The final, and probably most popular – though universally least effective – way to get segment data about a new subscriber is to use link triggers:

Most email platforms have some way of adding links to emails that, when clicked, segment the person who clicked the link.

Engagement rates tend to be all over the place. Emails that are dedicated entirely to asking a single question get high-ish response rates (see below)

...Whereas emails that bury segmentation links near the end of a lengthy email get low response rates.

Some creators decide to (quite literally) hammer the same question to people again and again until they answer. Obviously that'll result in higher segmentation rates than those who take a more gentle approach.


 Can almost always be done entirely within your email software. No messing about with your opt-in forms. No need to invest in 3rd party software.

✅ Sits nicely alongside whatever you're sending. If you're sending an email all about the marketing challenges businesses of all sizes face, it's pretty natural to add a simple callout that asks someone to let you know what size their business is.


⛔️ Can only really ask one question at a time. The usual way of doing link trigger segmentation is to bold the question on its own line, and then provide a list of bullet points. Each link represents a possible answer. While you could set up a bunch of question -> possible answers groupings in a single email, it would just be really awkward to use.

⛔️ Takes away from the flow of what someone's reading. Every link, even segmentation link triggers, need to point somewhere. Whether you link to a simple "your preferences have been saved" page, or to something more involved – like an article you wrote that aligns with the selected answer, people will need to (temporarily) click away from your email.

⛔️ Statistically very low engagement rates. Across the board, 30% seems to be about standard. By "stacking" your questions and sending the same question again, and again, and again you can get that response rate quite a bit higher.

What I use

I run 3 email-centred businesses: Create & SellRightMessage, and Double Your Freelancing.

And I have a post-optin confirmation survey running on each of these websites.

I used to default to asking segmentation questions before the opt-in. I'd have RightMessage show a series of questions upfront, and then display a (personalised) opt-in form.

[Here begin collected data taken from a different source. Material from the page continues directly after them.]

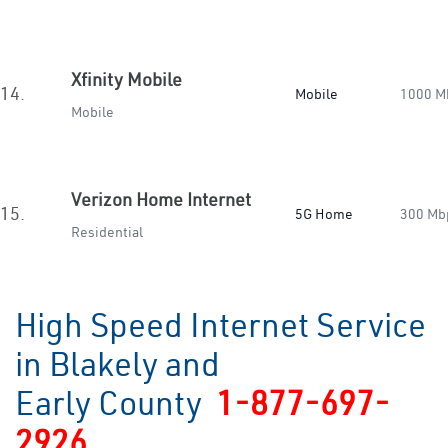
Xfinity Mobile
14.
Mobile
1000 M
Mobile
Verizon Home Internet
15.
5G Home
300 Mb
Residential
High Speed Internet Service
in Blakely and
Early County
1-877-697-
2926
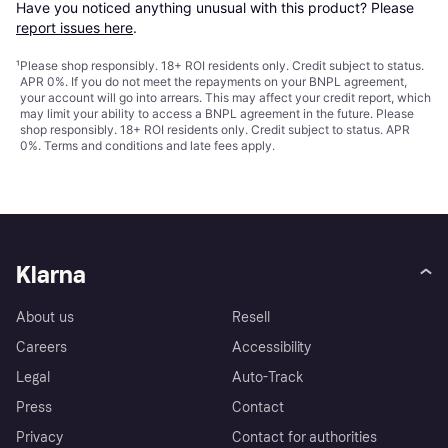
Have you noticed anything unusual with this product? Please 
report issues here
.
¹
Please shop responsibly. 18+ ROI residents only. Credit subject to status.
APR 0%. If you do not meet the repayments on your BNPL agreement,
your account will go into arrears. This may affect your credit report, which
may limit your ability to access a BNPL agreement in the future. Please
shop responsibly. 18+ ROI residents only. Credit subject to status. APR
0%.
Terms and conditions
and late fees apply.
Klarna
About us
Resell
Careers
Accessibility
Legal
Auto-Track
Press
Contact
Privacy
Contact for authorities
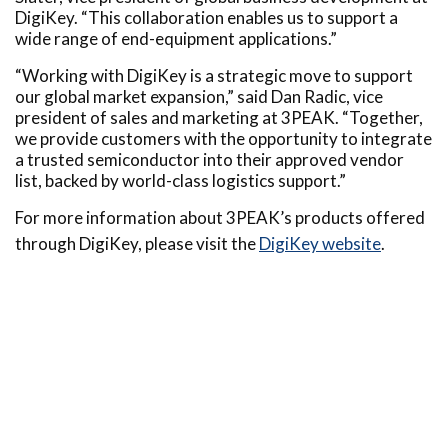
DigiKey. “This collaboration enables us to support a
wide range of end-equipment applications.”
“Working with DigiKey is a strategic move to support
our global market expansion,” said Dan Radic, vice
president of sales and marketing at 3PEAK. “Together,
we provide customers with the opportunity to integrate
a trusted semiconductor into their approved vendor
list, backed by world-class logistics support.”
For more information about 3PEAK’s products offered
through DigiKey, please visit the
DigiKey website
.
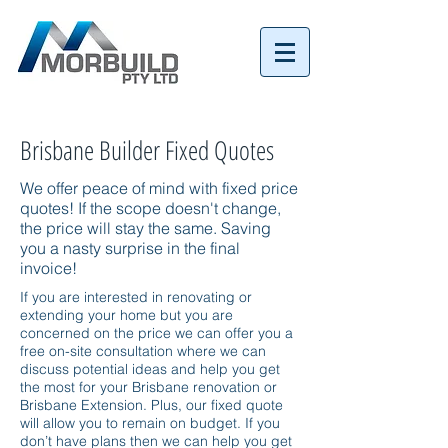
Tel:
07 3152 4069
Brisbane Builder Fixed Quotes
We offer peace of mind with fixed price
quotes! If the scope doesn't change,
the price will stay the same. Saving
you a nasty surprise in the final
invoice!
If you are interested in renovating or
extending your home but you are
concerned on the price we can offer you a
free on-site consultation where we can
discuss potential ideas and help you get
the most for your Brisbane renovation or
Brisbane Extension. Plus, our fixed quote
will allow you to remain on budget. If you
don’t have plans then we can help you get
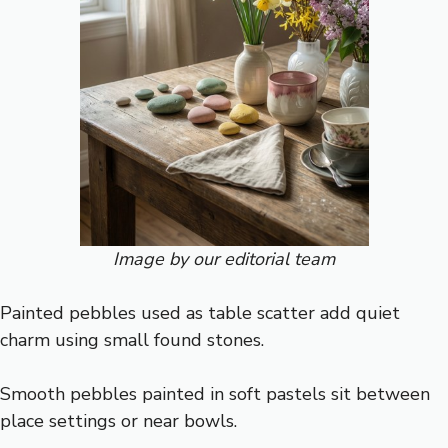
Image by our editorial team
Painted pebbles used as table scatter add quiet
charm using small found stones.
Smooth pebbles painted in soft pastels sit between
place settings or near bowls.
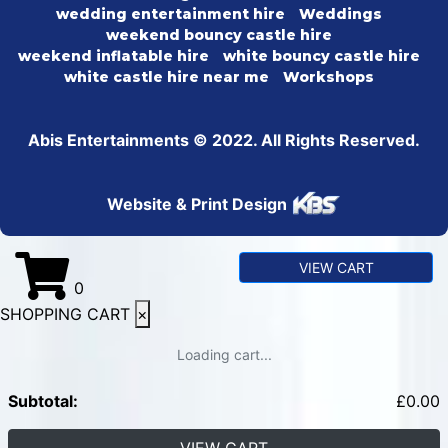
wedding entertainment hire
Weddings
weekend bouncy castle hire
weekend inflatable hire
white bouncy castle hire
white castle hire near me
Workshops
Abis Entertainments © 2022. All Rights Reserved.
Website & Print Design
VIEW CART
0
SHOPPING CART
×
Loading cart...
Subtotal:
£
0.00
VIEW CART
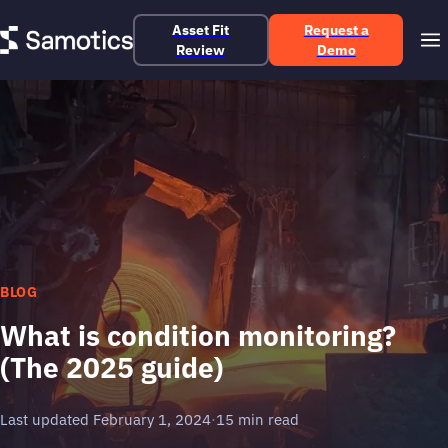
Asset Fit
Request a
Review
Demo
BLOG
What is condition monitoring?
(The 2025 guide)
Last updated February 1, 2024
·
15 min read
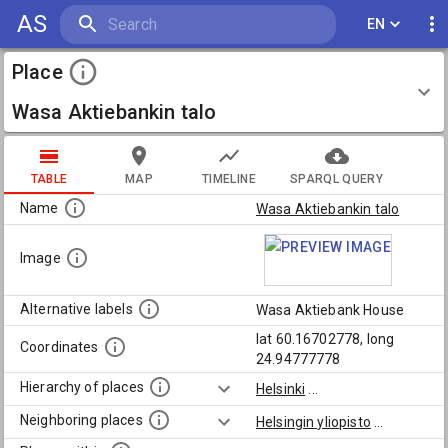
AS
EN
Place
Wasa Aktiebankin talo
TABLE
MAP
TIMELINE
SPARQL QUERY
Name
Wasa Aktiebankin talo
Image
Alternative labels
Wasa Aktiebank House
lat 60.16702778, long
Coordinates
24.94777778
Hierarchy of places
Helsinki
...
Neighboring places
Helsingin yliopisto
...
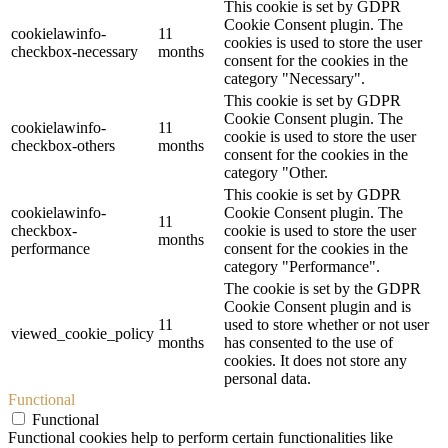
This cookie is set by GDPR
Cookie Consent plugin. The
cookielawinfo-
11
cookies is used to store the user
checkbox-necessary
months
consent for the cookies in the
category "Necessary".
This cookie is set by GDPR
Cookie Consent plugin. The
cookielawinfo-
11
cookie is used to store the user
checkbox-others
months
consent for the cookies in the
category "Other.
This cookie is set by GDPR
cookielawinfo-
Cookie Consent plugin. The
11
checkbox-
cookie is used to store the user
months
performance
consent for the cookies in the
category "Performance".
The cookie is set by the GDPR
Cookie Consent plugin and is
11
used to store whether or not user
viewed_cookie_policy
months
has consented to the use of
cookies. It does not store any
personal data.
Functional
Functional
Functional cookies help to perform certain functionalities like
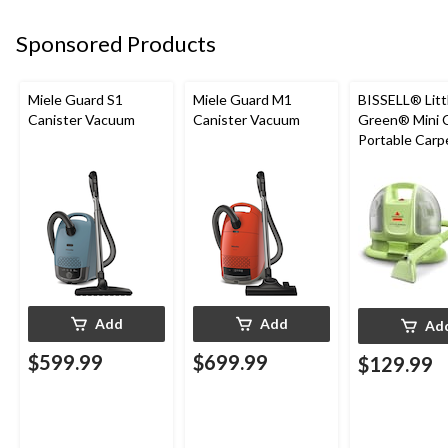
Sponsored Products
Miele Guard S1
Miele Guard M1
BISSELL® Litt
Canister Vacuum
Canister Vacuum
Green® Mini 
Portable Carp
Upholstery D
Cleaner
Add
Add
Ad
$599.99
$699.99
$129.99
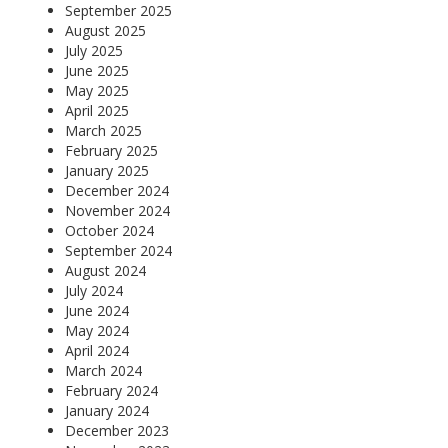
September 2025
August 2025
July 2025
June 2025
May 2025
April 2025
March 2025
February 2025
January 2025
December 2024
November 2024
October 2024
September 2024
August 2024
July 2024
June 2024
May 2024
April 2024
March 2024
February 2024
January 2024
December 2023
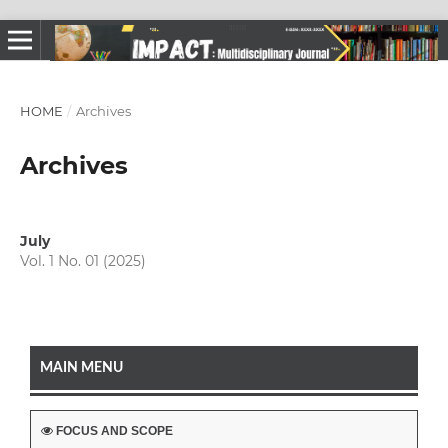
HOME
/
Archives
Archives
July
Vol. 1 No. 01 (2025)
MAIN MENU
FOCUS AND SCOPE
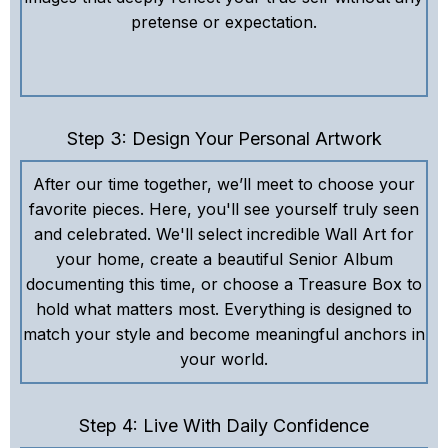
pretense or expectation.
Step 3: Design Your Personal Artwork
After our time together, we’ll meet to choose your
favorite pieces. Here, you'll see yourself truly seen
and celebrated. We'll select incredible Wall Art for
your home, create a beautiful Senior Album
documenting this time, or choose a Treasure Box to
hold what matters most. Everything is designed to
match your style and become meaningful anchors in
your world.
Step 4: Live With Daily Confidence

While this worked well, all things being equal the sweet spot for maximising opt-in rates while also trying to get as much segmentation data as possible is by segmenting new subscribers on the confirmation page.

I know many of you are really keen to start better understanding your audience and sending them more personally relevant content.

To do that, you first need to segment. And hopefully today's guide will give you what you need to get started.